This dog requires formal goodbyes

This dog requires formal goodbyes

Pets & Their People features ‘how we met’ vignettes of dogs and their humans, uncovering the particulars of this unique relationship, from touching adoption tales to outlandish quirks.

Some dogs have better manners than people. Take Frankie Mason, for example - she won’t let you leave her house without a heartfelt goodbye. This P&TP peers into the life of Nicolette Mason, designer, writer and creative consultant, and her petite pug, Frankie.
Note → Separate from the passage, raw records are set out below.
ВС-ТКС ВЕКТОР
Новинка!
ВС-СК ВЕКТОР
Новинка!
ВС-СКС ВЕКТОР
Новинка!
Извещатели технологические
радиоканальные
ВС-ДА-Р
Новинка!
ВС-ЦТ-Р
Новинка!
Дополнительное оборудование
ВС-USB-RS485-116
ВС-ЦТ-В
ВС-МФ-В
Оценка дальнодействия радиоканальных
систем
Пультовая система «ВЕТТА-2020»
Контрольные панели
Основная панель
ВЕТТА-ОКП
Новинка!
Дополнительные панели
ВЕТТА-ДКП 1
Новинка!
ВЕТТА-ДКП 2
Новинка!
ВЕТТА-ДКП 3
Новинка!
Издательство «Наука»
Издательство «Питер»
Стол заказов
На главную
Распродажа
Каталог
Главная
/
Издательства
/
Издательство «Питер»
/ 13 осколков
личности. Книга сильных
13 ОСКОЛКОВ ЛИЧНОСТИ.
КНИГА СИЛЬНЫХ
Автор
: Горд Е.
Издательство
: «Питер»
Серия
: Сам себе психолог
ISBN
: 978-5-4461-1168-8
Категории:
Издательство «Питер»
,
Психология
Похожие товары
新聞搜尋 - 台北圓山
Following a prank that involved her parents and a robot pug, Nicolette met Frankie, a real pug who can be characterized by her ceaseless joy and loads of perk. 

Wild One: Did you grow up with dogs?

Nicolette Mason: No, Frankie is actually my first dog, but I’ve always loved pugs. I’m originally from Los Angeles, but went to college in NYC. My parents used to visit me during school break, and one year during the holidays they insisted I come meet them at their hotel room. When I got there they said I had to be quiet because my Hanukkah present was sleeping. On their bed, there was this little pug curled up in a ball. When I got closer, I realized it was one of those mechanical, animatronic dogs. I completely lost it and burst into tears. It was the most heartbreaking moment.
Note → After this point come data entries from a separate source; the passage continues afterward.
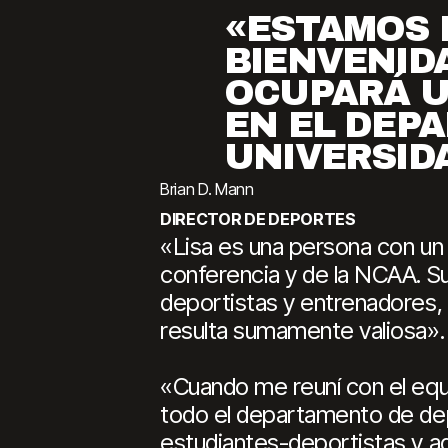
«ESTAMOS 
BIENVENIDA
OCUPARÁ U
EN EL DEP
UNIVERSID
Brian D. Mann
DIRECTOR DE DEPORTES
«Lisa es una persona con un 
conferencia y de la NCAA. Su
deportistas y entrenadores,
resulta sumamente valiosa».
«Cuando me reuní con el equ
todo el departamento de dep
estudiantes-deportistas y ad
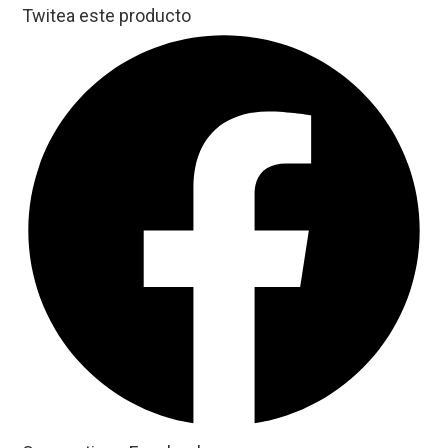
Twitea este producto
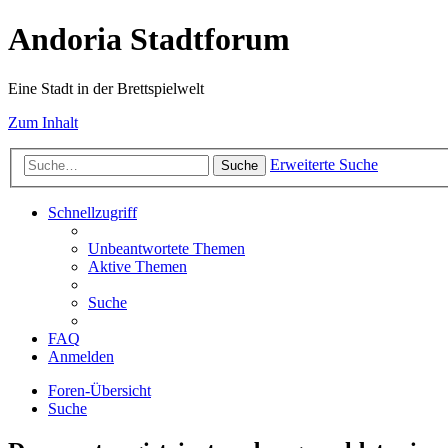
Andoria Stadtforum
Eine Stadt in der Brettspielwelt
Zum Inhalt
Erweiterte Suche
Suche
Schnellzugriff
Unbeantwortete Themen
Aktive Themen
Suche
FAQ
Anmelden
Foren-Übersicht
Suche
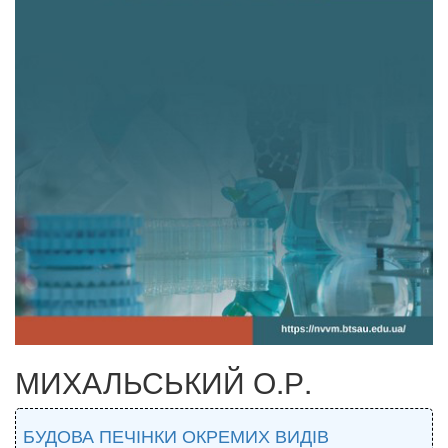
МИХАЛЬСЬКИЙ О.Р.
БУДОВА ПЕЧІНКИ ОКРЕМИХ ВИДІВ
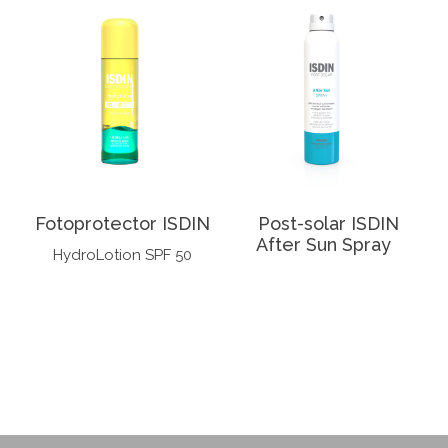
Fotoprotector ISDIN
Post-solar ISDIN
After Sun Spray
HydroLotion SPF 50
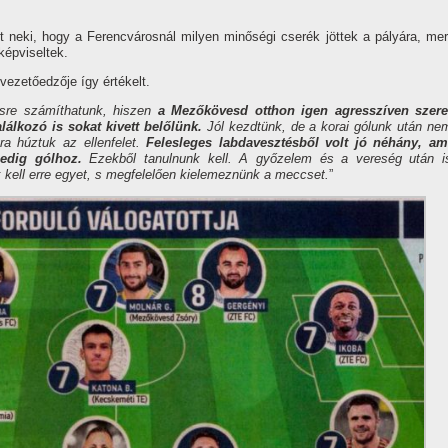
 neki, hogy a Ferencvárosnál milyen minőségi cserék jöttek a pályára, mer
képviseltek.
ezetőedzője így értékelt.
ésre számíthatunk, hiszen
a Mezőkövesd otthon igen agresszíven szere
alálkozó is sokat kivett belőlünk.
Jól kezdtünk, de a korai gólunk után ne
ra húztuk az ellenfelet.
Felesleges labdavesztésből volt jó néhány, am
pedig gólhoz.
Ezekből tanulnunk kell. A győzelem és a vereség után i
 kell erre egyet, s megfelelően kielemeznünk a meccset.
”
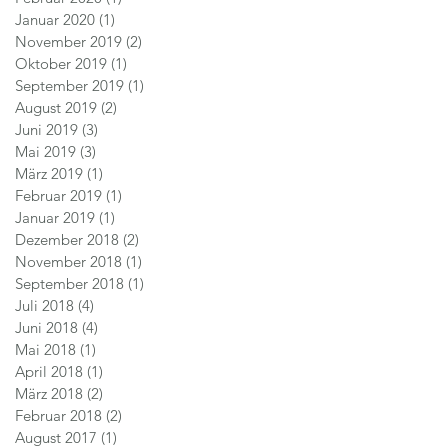
Januar 2020
(1)
1 Beitrag
November 2019
(2)
2 Beiträge
Oktober 2019
(1)
1 Beitrag
September 2019
(1)
1 Beitrag
August 2019
(2)
2 Beiträge
Juni 2019
(3)
3 Beiträge
Mai 2019
(3)
3 Beiträge
März 2019
(1)
1 Beitrag
Februar 2019
(1)
1 Beitrag
Januar 2019
(1)
1 Beitrag
Dezember 2018
(2)
2 Beiträge
November 2018
(1)
1 Beitrag
September 2018
(1)
1 Beitrag
Juli 2018
(4)
4 Beiträge
Juni 2018
(4)
4 Beiträge
Mai 2018
(1)
1 Beitrag
April 2018
(1)
1 Beitrag
März 2018
(2)
2 Beiträge
Februar 2018
(2)
2 Beiträge
August 2017
(1)
1 Beitrag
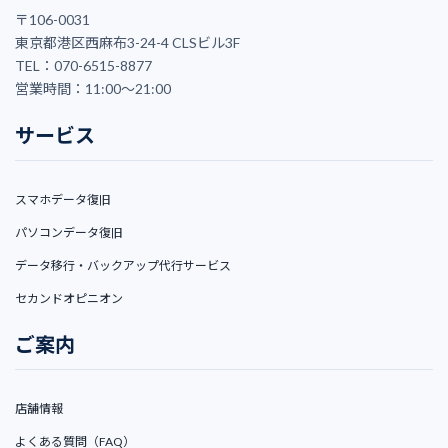
〒106-0031
東京都港区西麻布3-24-4 CLSビル3F
TEL：070-6515-8877
営業時間：11:00〜21:00
サービス
スマホデータ復旧
パソコンデータ復旧
データ移行・バックアップ代行サービス
セカンドオピニオン
ご案内
店舗情報
よくある質問（FAQ）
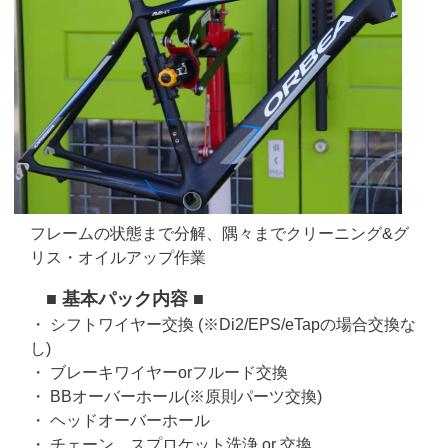
フレームの状態まで分解、隅々までクリーニング&グ
リス・オイルアップ作業
■ 基本パック内容 ■
・ シフトワイヤー交換 (※Di2/EPS/eTapの場合交換な
し)
・ ブレーキワイヤーorフルード交換
・ BBオーバーホール(※原則パーツ交換)
・ ヘッドオーバーホール
・ チェーン、スプロケット洗浄 or 交換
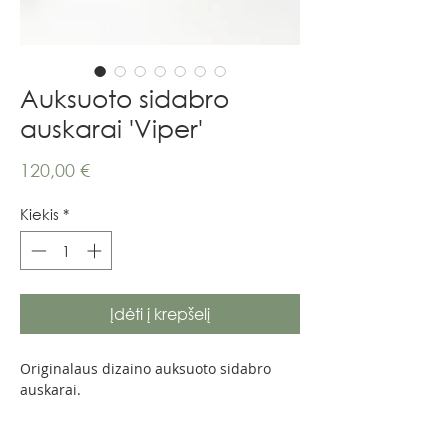
Auksuoto sidabro
auskarai 'Viper'
Price
120,00 €
Kiekis
*
Įdėti į krepšelį
Originalaus dizaino auksuoto sidabro
auskarai.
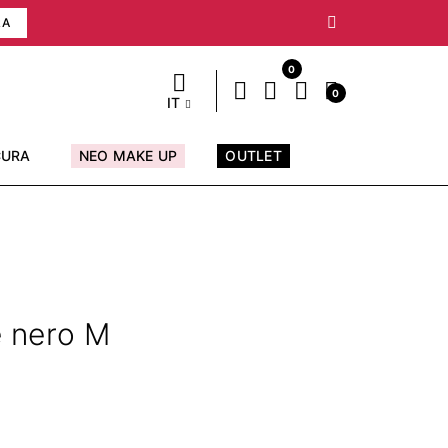
RA
0
0
IT
CURA
NEO MAKE UP
OUTLET
le nero M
WO: How did you meet your real pug?

NM: I met Frankie just over seven years ago. At the time she was super sick and tiny, maybe three or four pounds. I took her to the vet the day I met her, where they discovered she had parvovirus and three different parasites. The vet basically told me that I shouldn’t get attached because most puppies don’t survive parvovirus. They advised me to make her comfortable and feed her if she could stomach it. It was too late, I was already very attached. 

For the next few weeks I committed to giving her round-the-clock care, feeding her honey with the hope that she would retain calories. Somehow she pulled through and turned into the perky bundle of energy I have today!

WO: Tell us about that perkiness. How would you describe Frankie’s personality?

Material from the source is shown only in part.